2017-02-14T11:49:08Z (GMT) by McClelland K.S. Yao H.H.-C.

With each new microarray or RNA-seq experiment, massive quantities of transcriptomic information are generated with the purpose to produce a list of candidate genes for functional analyses. Yet an effective strategy remains elusive to prioritize the genes on these candidate lists. In this review, we outline a prioritizing strategy by taking a step back from the bench and leveraging the rich range of public databases. This in silico approach provides an economical, less biased, and more effective solution. We discuss the publicly available online resources that can be used to answer a range of questions about a gene. Is the gene of interest expressed in the system of interest (using expression databases)? Where else is this gene expressed (using added-value transcriptomic resources)? What pathways and processes is the gene involved in (using enriched gene pathway analysis and mouse knockout databases)? Is this gene correlated with human diseases (using human disease variant databases)?

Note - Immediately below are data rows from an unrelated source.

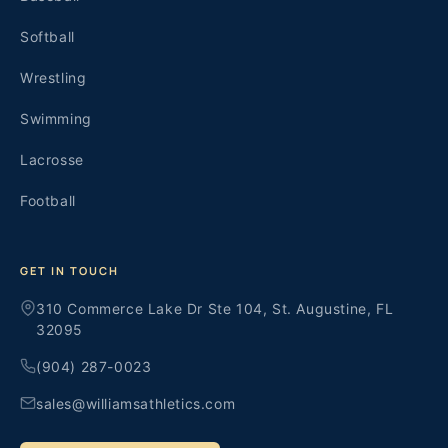
Softball
Wrestling
Swimming
Lacrosse
Football
GET IN TOUCH
310 Commerce Lake Dr Ste 104, St. Augustine, FL
32095
(904) 287-0023
sales@williamsathletics.com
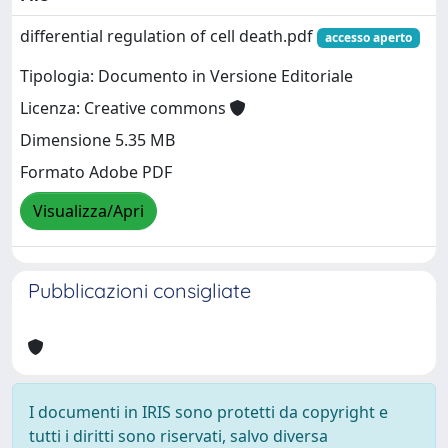
differential regulation of cell death.pdf
accesso aperto
Tipologia: Documento in Versione Editoriale
Licenza: Creative commons
Dimensione 5.35 MB
Formato Adobe PDF
Visualizza/Apri
Pubblicazioni consigliate
I documenti in IRIS sono protetti da copyright e
tutti i diritti sono riservati, salvo diversa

Using mouse fetal testis as an example, our strategies identified 298 genes annotated as expressed in the fetal testis. We cross-referenced these genes to existing microarray data and narrowed the list down to cell-type-specific candidates (35 for Sertoli cells, 11 for Leydig cells, and 25 for germ cells). Our strategies can be customized so that they allow researchers to effectively and confidently prioritize genes for functional analysis.